Problem to work on »
Reproduce the line containing "Erweiterte Suche" in the listing below, then every later line up to the end, precisely as written.

Records »
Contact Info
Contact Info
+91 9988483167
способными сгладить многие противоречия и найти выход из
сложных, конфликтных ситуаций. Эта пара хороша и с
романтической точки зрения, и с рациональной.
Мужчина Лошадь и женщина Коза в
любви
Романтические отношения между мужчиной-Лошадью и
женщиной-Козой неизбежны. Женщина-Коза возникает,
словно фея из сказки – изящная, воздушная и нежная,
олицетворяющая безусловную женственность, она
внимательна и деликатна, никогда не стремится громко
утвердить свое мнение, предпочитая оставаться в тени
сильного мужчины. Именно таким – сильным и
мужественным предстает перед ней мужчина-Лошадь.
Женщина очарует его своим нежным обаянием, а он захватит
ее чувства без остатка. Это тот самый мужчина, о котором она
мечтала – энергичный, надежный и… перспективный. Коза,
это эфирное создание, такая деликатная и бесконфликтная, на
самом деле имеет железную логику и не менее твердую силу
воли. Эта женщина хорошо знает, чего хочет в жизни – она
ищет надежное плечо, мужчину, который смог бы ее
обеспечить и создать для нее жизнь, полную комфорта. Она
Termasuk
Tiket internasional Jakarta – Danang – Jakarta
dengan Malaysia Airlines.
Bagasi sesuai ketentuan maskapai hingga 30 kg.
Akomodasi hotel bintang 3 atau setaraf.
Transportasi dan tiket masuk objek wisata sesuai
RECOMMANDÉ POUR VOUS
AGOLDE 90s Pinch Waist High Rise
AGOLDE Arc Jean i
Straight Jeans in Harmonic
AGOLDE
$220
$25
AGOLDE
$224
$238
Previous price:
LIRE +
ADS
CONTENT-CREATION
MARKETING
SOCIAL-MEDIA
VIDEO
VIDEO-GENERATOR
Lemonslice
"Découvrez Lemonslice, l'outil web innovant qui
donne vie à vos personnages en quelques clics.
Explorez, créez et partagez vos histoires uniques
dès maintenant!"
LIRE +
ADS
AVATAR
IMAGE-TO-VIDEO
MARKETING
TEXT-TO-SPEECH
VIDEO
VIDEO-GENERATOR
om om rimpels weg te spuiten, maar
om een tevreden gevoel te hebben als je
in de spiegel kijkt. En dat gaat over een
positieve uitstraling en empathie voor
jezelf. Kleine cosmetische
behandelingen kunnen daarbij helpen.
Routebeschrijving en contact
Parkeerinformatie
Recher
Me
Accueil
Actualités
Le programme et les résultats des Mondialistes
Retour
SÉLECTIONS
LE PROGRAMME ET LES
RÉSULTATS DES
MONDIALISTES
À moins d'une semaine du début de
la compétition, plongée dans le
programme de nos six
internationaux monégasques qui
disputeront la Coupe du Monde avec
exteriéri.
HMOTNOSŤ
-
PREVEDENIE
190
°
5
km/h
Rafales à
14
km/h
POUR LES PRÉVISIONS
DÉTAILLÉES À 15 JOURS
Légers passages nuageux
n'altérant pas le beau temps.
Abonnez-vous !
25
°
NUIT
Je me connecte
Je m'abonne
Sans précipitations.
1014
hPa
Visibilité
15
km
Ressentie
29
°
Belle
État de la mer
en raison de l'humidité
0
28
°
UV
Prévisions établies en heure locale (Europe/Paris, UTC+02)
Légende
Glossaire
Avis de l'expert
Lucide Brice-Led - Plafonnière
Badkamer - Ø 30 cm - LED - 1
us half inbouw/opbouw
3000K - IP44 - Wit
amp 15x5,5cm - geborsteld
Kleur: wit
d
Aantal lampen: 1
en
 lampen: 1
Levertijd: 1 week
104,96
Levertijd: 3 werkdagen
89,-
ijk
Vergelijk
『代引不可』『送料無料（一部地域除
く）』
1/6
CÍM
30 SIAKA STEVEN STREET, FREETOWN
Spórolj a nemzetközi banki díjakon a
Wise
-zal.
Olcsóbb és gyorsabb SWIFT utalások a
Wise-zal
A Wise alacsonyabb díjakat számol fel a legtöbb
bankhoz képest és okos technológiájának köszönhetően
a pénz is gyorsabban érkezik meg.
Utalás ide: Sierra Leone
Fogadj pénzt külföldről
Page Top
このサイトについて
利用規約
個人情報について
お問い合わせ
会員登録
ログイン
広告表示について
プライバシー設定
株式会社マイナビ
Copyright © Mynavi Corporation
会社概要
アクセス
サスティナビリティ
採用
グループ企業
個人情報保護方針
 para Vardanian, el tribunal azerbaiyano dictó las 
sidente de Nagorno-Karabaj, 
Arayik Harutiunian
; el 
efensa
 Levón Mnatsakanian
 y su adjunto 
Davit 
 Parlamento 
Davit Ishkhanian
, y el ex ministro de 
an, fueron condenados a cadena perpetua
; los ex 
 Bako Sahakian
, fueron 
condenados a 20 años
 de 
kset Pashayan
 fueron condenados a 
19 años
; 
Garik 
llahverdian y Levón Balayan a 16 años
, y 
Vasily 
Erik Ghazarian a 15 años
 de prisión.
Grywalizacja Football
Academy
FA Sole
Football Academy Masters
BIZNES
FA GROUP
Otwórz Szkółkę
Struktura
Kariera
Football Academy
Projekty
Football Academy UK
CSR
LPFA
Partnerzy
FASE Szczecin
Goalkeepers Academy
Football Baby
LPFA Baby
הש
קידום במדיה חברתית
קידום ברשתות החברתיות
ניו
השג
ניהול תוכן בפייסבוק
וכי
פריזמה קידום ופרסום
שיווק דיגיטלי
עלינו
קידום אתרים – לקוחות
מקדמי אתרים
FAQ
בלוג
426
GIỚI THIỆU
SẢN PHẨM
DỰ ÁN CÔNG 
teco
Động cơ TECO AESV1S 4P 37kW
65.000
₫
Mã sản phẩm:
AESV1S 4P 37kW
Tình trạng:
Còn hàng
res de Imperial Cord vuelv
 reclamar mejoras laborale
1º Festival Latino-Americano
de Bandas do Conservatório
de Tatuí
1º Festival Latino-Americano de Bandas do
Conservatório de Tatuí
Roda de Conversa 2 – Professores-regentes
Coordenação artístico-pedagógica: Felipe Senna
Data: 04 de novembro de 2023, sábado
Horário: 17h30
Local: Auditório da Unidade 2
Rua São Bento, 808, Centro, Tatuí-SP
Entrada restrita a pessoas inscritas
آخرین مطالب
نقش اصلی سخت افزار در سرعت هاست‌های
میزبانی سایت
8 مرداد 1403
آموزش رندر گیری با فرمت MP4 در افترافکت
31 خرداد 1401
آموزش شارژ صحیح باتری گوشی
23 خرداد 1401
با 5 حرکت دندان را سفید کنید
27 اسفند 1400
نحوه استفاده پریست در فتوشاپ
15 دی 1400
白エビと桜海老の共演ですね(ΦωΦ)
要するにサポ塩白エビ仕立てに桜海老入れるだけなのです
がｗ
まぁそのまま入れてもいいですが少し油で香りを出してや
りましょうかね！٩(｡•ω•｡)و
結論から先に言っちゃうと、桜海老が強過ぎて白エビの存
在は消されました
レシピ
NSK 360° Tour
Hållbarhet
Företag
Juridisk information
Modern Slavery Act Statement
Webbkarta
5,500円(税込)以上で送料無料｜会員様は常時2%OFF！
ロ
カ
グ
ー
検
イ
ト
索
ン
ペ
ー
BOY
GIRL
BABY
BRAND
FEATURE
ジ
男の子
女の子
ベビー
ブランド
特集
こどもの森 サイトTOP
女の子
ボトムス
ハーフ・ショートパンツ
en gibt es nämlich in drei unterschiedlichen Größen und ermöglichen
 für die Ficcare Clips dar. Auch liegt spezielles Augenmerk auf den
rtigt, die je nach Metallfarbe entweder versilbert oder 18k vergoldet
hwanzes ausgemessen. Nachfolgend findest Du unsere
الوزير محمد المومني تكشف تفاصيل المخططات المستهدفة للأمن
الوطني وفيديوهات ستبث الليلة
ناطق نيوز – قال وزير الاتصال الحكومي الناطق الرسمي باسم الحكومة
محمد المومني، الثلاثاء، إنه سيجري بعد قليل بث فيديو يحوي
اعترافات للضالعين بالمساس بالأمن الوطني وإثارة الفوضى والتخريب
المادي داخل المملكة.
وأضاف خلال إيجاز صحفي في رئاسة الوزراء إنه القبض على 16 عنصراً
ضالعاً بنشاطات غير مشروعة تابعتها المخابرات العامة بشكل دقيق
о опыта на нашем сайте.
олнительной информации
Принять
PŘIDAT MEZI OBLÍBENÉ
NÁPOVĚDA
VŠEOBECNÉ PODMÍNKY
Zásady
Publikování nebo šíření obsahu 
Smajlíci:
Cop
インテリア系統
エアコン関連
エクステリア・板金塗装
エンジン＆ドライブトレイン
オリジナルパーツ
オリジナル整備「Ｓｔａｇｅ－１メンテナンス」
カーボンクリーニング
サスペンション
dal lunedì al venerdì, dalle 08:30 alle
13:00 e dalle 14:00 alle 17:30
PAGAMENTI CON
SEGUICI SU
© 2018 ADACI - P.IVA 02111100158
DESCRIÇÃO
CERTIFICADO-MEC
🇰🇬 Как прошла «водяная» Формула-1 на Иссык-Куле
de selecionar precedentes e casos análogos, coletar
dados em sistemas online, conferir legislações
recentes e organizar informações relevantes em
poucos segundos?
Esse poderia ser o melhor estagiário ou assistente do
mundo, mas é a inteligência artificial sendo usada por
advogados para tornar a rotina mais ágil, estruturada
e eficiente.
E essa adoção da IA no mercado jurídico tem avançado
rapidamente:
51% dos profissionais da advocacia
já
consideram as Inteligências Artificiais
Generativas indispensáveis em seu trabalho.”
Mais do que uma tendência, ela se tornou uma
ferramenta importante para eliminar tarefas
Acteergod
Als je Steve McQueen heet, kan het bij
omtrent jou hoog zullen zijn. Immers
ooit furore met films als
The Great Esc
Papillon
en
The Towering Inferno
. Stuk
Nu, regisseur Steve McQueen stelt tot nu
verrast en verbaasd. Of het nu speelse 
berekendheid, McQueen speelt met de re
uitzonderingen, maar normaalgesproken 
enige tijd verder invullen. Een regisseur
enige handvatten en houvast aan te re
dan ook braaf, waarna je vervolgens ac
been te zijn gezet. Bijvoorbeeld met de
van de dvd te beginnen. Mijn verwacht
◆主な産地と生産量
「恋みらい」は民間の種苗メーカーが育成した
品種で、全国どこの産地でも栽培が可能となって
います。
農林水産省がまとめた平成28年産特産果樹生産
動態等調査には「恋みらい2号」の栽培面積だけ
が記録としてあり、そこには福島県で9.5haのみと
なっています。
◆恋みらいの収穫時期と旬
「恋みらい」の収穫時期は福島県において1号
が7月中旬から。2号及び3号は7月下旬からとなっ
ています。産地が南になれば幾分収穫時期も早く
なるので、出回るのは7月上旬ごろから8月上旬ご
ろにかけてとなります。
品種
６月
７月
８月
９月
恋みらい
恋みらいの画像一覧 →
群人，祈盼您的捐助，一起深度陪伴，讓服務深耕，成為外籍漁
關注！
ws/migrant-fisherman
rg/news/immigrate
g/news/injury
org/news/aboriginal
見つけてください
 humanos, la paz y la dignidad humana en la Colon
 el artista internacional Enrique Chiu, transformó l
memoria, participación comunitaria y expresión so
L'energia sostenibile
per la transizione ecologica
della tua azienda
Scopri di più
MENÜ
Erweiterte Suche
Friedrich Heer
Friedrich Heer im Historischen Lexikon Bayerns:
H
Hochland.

Response »
Erweiterte Suche
Friedrich Heer
Friedrich Heer im Historischen Lexikon Bayerns:
H
Hochland.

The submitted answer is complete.